Y todo ello ¿por qué? ¿Será tal vez que patriotismo es patrimonio exclusivo del pensamiento conservador o –aun peor– de la clase burguesa, y que por contra – como escribiera Marx en El Manifiesto Comunista– «Los obreros no tienen patria», y el deber de todo buen progresista es aborrecerla? Lo ignoro… pero lo que la memoria me trae a la mente es que ya en 1812 la Constitución de Cádiz, la más liberal de su tiempo, y la que durante décadas sirvió de icono del progresismo español, declaró en su artículo seis que “El amor de la Patria es una de las principales obligaciones de todos los españoles». Y lo que mis sentidos me hacen percibir a diario, es que son solo las elites –las económicas, que mueven sus capitales entre Zurich y Dubai; las intelectuales, que reciben óscares en Hollywood y Palmas en Cannes; las políticas que viven entre Madrid y Bruselas– las que pueden permitirse el lujo del cosmopolitismo. Y son solo los aldeanos encantados de haberse conocido pero temerosos del mundo, que no solo no
aspiran a salir de su villorrio sino para visitar el vecino, sino que se regocijan con que el suyo sea un “país petit”, los que pueden permitirse el despropósito de quedarse sin una patria grande.

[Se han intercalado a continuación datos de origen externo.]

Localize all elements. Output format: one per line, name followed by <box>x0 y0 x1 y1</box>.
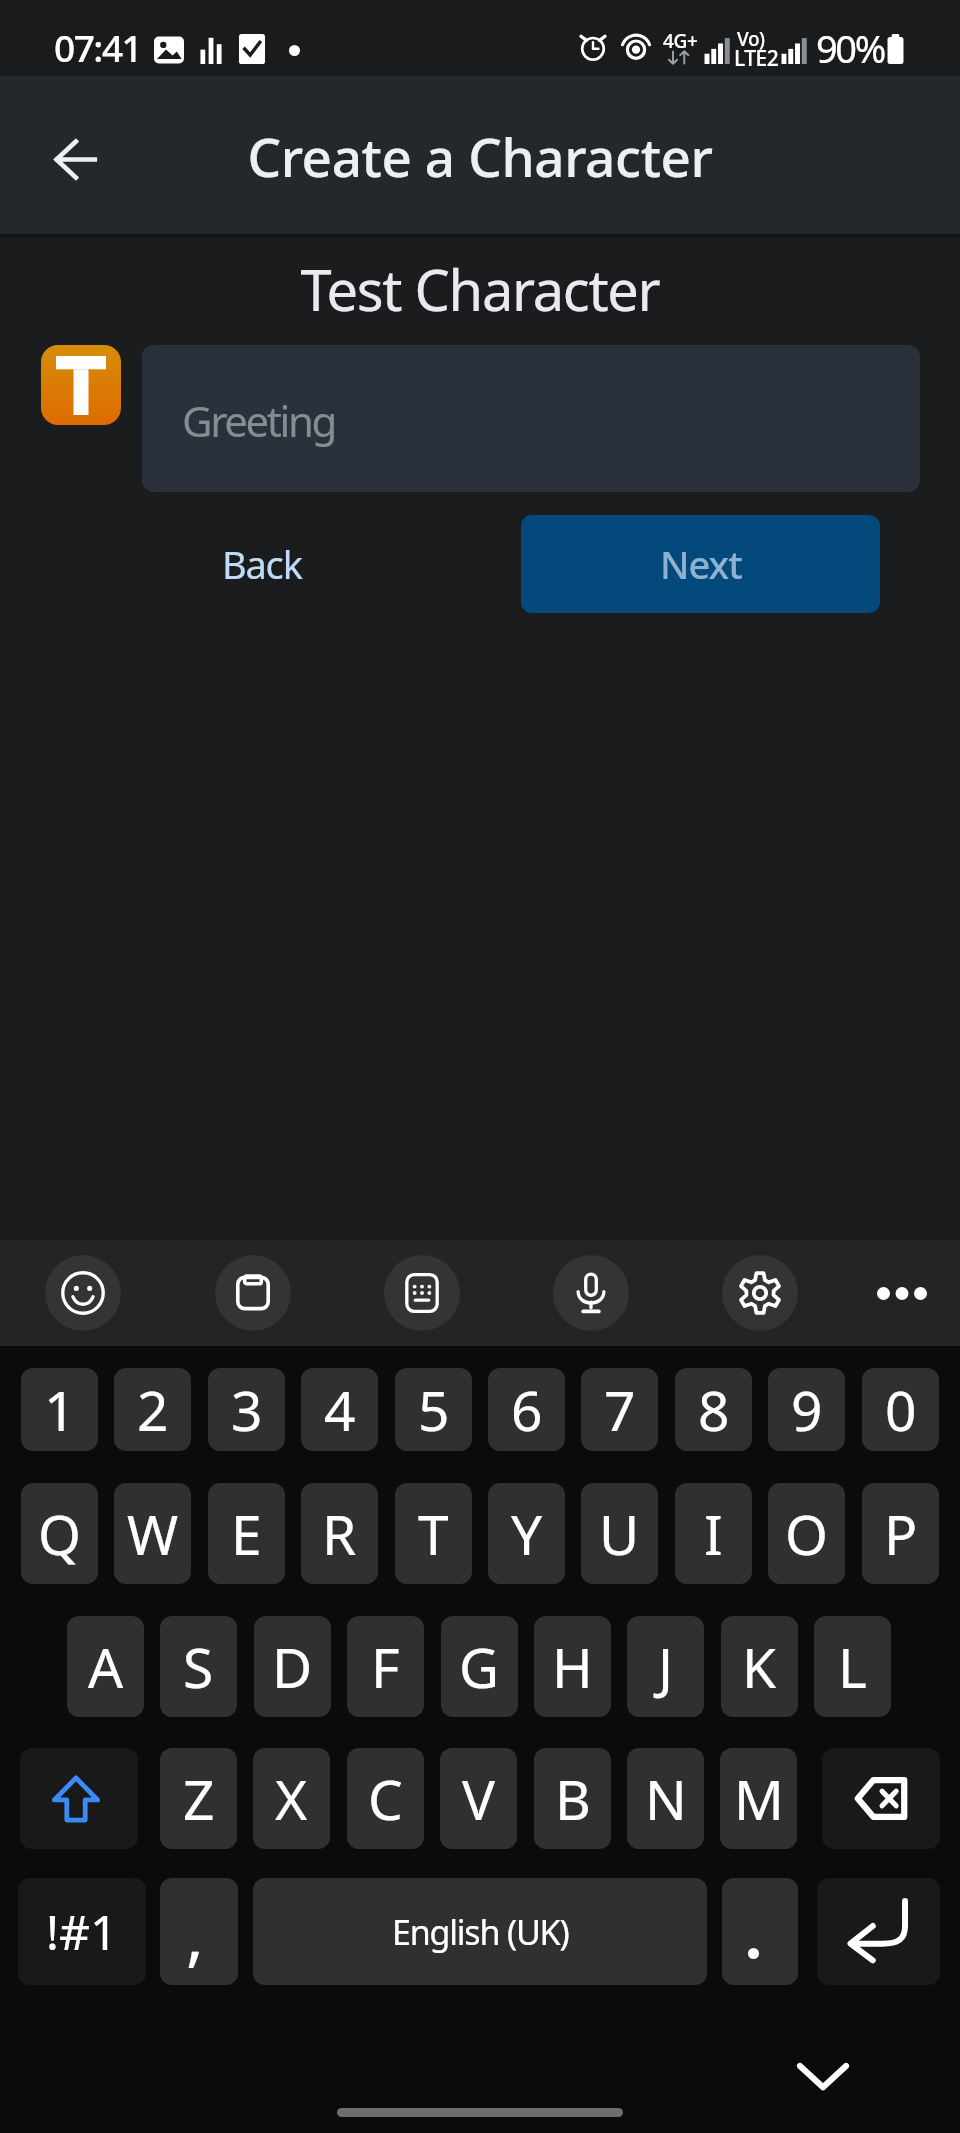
button[interactable]: Keyboard layout <box>384 1255 460 1331</box>
staticText: English (UK) <box>392 1909 569 1955</box>
button[interactable]: V <box>440 1748 517 1849</box>
button[interactable]: Next <box>521 515 880 613</box>
staticText: C <box>368 1761 403 1836</box>
button[interactable]: U <box>581 1483 658 1584</box>
staticText: LTE2 <box>734 44 779 73</box>
staticText: U <box>599 1496 640 1571</box>
staticText: 0 <box>885 1372 917 1447</box>
button[interactable]: D <box>254 1616 331 1717</box>
button[interactable]: 0 <box>862 1368 939 1451</box>
button[interactable]: H <box>534 1616 611 1717</box>
staticText: S <box>183 1629 214 1704</box>
staticText: 90% <box>816 22 884 74</box>
button[interactable]: Back <box>28 112 122 206</box>
button[interactable]: 7 <box>581 1368 658 1451</box>
staticText: 4G+ <box>663 28 698 54</box>
button[interactable]: A <box>67 1616 144 1717</box>
button[interactable]: 9 <box>768 1368 845 1451</box>
button[interactable]: Backspace <box>822 1748 940 1849</box>
staticText: R <box>322 1496 357 1571</box>
button[interactable]: W <box>114 1483 191 1584</box>
button[interactable]: E <box>208 1483 285 1584</box>
staticText: Test Character <box>0 251 960 327</box>
staticText: Greeting <box>182 392 336 449</box>
staticText: I <box>704 1496 723 1571</box>
staticText: O <box>785 1496 828 1571</box>
button[interactable]: Greeting <box>142 345 920 492</box>
staticText: 2 <box>137 1372 169 1447</box>
button[interactable]: Q <box>21 1483 98 1584</box>
staticText: A <box>88 1629 124 1704</box>
staticText: Vo) <box>737 26 765 52</box>
button[interactable]: Emoji <box>45 1255 121 1331</box>
staticText: 5 <box>418 1372 450 1447</box>
staticText: 1 <box>44 1372 76 1447</box>
staticText: W <box>127 1496 179 1571</box>
staticText: L <box>838 1629 867 1704</box>
staticText: K <box>742 1629 777 1704</box>
button[interactable]: F <box>347 1616 424 1717</box>
button[interactable]: Y <box>488 1483 565 1584</box>
staticText: T <box>418 1496 449 1571</box>
staticText: 8 <box>698 1372 730 1447</box>
staticText: F <box>371 1629 400 1704</box>
button[interactable]: Voice input <box>553 1255 629 1331</box>
button[interactable]: B <box>534 1748 611 1849</box>
staticText: Y <box>511 1496 543 1571</box>
button[interactable]: T <box>395 1483 472 1584</box>
staticText: X <box>275 1761 308 1836</box>
staticText: Create a Character <box>0 120 960 192</box>
button[interactable]: English (UK) <box>253 1878 707 1985</box>
staticText: 7 <box>604 1372 636 1447</box>
button[interactable]: C <box>347 1748 424 1849</box>
button[interactable]: Clipboard <box>215 1255 291 1331</box>
button[interactable]: Period <box>722 1878 798 1985</box>
button[interactable]: J <box>627 1616 704 1717</box>
button[interactable]: 5 <box>395 1368 472 1451</box>
button[interactable]: X <box>253 1748 330 1849</box>
staticText: M <box>734 1761 784 1836</box>
button[interactable]: S <box>160 1616 237 1717</box>
staticText: N <box>645 1761 687 1836</box>
button[interactable]: Enter <box>817 1878 940 1985</box>
staticText: Next <box>660 538 742 590</box>
button[interactable]: M <box>720 1748 797 1849</box>
staticText: !#1 <box>46 1899 118 1964</box>
staticText: , <box>186 1889 204 1979</box>
button[interactable]: G <box>441 1616 518 1717</box>
staticText: B <box>555 1761 591 1836</box>
staticText: 07:41 <box>54 22 142 72</box>
staticText: 9 <box>791 1372 823 1447</box>
staticText: Back <box>222 538 302 590</box>
button[interactable]: !#1 <box>18 1878 146 1985</box>
button[interactable]: 8 <box>675 1368 752 1451</box>
button[interactable]: R <box>301 1483 378 1584</box>
button[interactable]: I <box>675 1483 752 1584</box>
button[interactable]: L <box>814 1616 891 1717</box>
staticText: Q <box>38 1496 81 1571</box>
button[interactable]: 2 <box>114 1368 191 1451</box>
button[interactable]: 1 <box>21 1368 98 1451</box>
button[interactable]: O <box>768 1483 845 1584</box>
button[interactable]: Back <box>163 515 360 613</box>
staticText: 6 <box>511 1372 543 1447</box>
staticText: 4 <box>324 1372 356 1447</box>
button[interactable]: , <box>160 1878 238 1985</box>
staticText: E <box>231 1496 262 1571</box>
button[interactable]: N <box>627 1748 704 1849</box>
button[interactable]: Z <box>160 1748 237 1849</box>
button[interactable]: Shift <box>20 1748 138 1849</box>
button[interactable]: Settings <box>722 1255 798 1331</box>
staticText: H <box>552 1629 593 1704</box>
staticText: D <box>272 1629 313 1704</box>
button[interactable]: More options <box>864 1255 940 1331</box>
staticText: P <box>884 1496 918 1571</box>
staticText: J <box>658 1629 674 1704</box>
button[interactable]: K <box>721 1616 798 1717</box>
button[interactable]: 6 <box>488 1368 565 1451</box>
button[interactable]: P <box>862 1483 939 1584</box>
button[interactable]: Hide keyboard <box>782 2035 864 2117</box>
staticText: Z <box>183 1761 215 1836</box>
button[interactable]: 4 <box>301 1368 378 1451</box>
button[interactable]: 3 <box>208 1368 285 1451</box>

Para todos los demás, los que cada mañana suben la persiana del negocio que heredaron de sus padres y cada noche sacan cuentas de cómo fue la jornada pensando en un futuro mejor para sus hijos, poder confiar con un proyecto sugestivo de vida en común –que diría Ortega– es la mejor garantía de futuro que podrían imaginar. De modo que no: no nos dejemos disuadir por esa izquierda que en aras de no se sabe bien qué valores se avergüenza de sus raíces y de su identidad, y no dejemos de repetir, como dijera otro coetáneo –y ávido lector– de Ortega, que “ser español es una de las pocas cosas serias que se puede ser en el mundo”.